--- Data to use ---

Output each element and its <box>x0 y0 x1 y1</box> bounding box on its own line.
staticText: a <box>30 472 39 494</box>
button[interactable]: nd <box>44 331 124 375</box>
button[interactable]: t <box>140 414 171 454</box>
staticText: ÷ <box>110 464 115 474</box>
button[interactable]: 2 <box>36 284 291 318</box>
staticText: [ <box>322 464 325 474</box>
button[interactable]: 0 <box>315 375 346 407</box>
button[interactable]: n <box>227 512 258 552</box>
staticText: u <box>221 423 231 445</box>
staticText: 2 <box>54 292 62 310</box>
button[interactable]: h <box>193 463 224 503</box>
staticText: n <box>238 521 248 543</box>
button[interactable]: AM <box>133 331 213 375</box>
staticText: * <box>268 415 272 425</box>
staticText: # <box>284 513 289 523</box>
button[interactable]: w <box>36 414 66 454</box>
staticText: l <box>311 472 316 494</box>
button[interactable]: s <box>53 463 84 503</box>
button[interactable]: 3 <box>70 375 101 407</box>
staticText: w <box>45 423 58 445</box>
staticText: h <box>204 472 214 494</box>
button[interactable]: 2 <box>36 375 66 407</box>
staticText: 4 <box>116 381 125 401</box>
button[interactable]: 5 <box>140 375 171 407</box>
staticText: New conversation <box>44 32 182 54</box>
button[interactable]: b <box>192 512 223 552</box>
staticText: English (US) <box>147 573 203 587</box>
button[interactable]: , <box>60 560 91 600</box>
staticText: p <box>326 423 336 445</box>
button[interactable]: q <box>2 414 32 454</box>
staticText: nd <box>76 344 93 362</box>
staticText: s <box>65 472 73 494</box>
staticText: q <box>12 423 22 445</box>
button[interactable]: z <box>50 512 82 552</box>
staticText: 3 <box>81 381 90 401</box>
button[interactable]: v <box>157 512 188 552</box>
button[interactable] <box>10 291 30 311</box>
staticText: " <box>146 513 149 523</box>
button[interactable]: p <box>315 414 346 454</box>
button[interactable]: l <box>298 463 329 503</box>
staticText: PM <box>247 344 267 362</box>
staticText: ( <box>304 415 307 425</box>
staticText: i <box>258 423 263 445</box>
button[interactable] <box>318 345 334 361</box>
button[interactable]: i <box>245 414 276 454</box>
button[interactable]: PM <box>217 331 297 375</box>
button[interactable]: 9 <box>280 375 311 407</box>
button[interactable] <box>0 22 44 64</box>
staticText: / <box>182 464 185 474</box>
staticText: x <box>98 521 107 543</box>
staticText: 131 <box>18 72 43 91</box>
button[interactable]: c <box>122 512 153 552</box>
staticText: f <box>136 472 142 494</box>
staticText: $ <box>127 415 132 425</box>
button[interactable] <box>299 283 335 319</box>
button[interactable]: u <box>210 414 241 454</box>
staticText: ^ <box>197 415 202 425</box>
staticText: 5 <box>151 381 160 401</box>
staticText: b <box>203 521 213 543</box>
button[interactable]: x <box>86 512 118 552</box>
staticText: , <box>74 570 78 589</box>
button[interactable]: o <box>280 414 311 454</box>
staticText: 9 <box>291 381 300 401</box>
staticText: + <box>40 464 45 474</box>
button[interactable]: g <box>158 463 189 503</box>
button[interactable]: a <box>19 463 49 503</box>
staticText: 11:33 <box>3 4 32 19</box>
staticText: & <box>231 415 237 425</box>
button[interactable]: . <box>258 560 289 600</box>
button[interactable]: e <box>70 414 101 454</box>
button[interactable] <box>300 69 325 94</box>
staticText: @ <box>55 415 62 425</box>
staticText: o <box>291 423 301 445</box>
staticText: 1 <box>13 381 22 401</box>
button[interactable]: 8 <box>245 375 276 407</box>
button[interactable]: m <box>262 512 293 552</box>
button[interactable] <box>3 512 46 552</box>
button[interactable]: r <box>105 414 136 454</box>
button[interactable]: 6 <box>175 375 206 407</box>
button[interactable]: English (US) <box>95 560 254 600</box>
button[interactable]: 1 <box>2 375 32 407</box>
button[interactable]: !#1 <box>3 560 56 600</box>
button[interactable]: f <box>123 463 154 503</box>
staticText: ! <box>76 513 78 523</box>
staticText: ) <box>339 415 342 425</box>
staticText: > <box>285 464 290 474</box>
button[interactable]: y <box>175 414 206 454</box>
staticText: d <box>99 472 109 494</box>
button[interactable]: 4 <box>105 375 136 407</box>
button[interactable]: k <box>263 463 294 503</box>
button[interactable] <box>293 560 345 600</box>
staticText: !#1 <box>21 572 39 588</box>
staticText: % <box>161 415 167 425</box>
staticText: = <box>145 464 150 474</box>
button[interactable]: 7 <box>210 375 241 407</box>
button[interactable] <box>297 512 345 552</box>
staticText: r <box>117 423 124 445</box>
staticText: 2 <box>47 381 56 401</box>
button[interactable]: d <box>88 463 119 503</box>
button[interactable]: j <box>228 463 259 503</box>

---

▸ Exercise instructions:
From the entries above, copy every line where the word "English" shows up.

▸ Answer space:
staticText: English (US) <box>147 573 203 587</box>
button[interactable]: English (US) <box>95 560 254 600</box>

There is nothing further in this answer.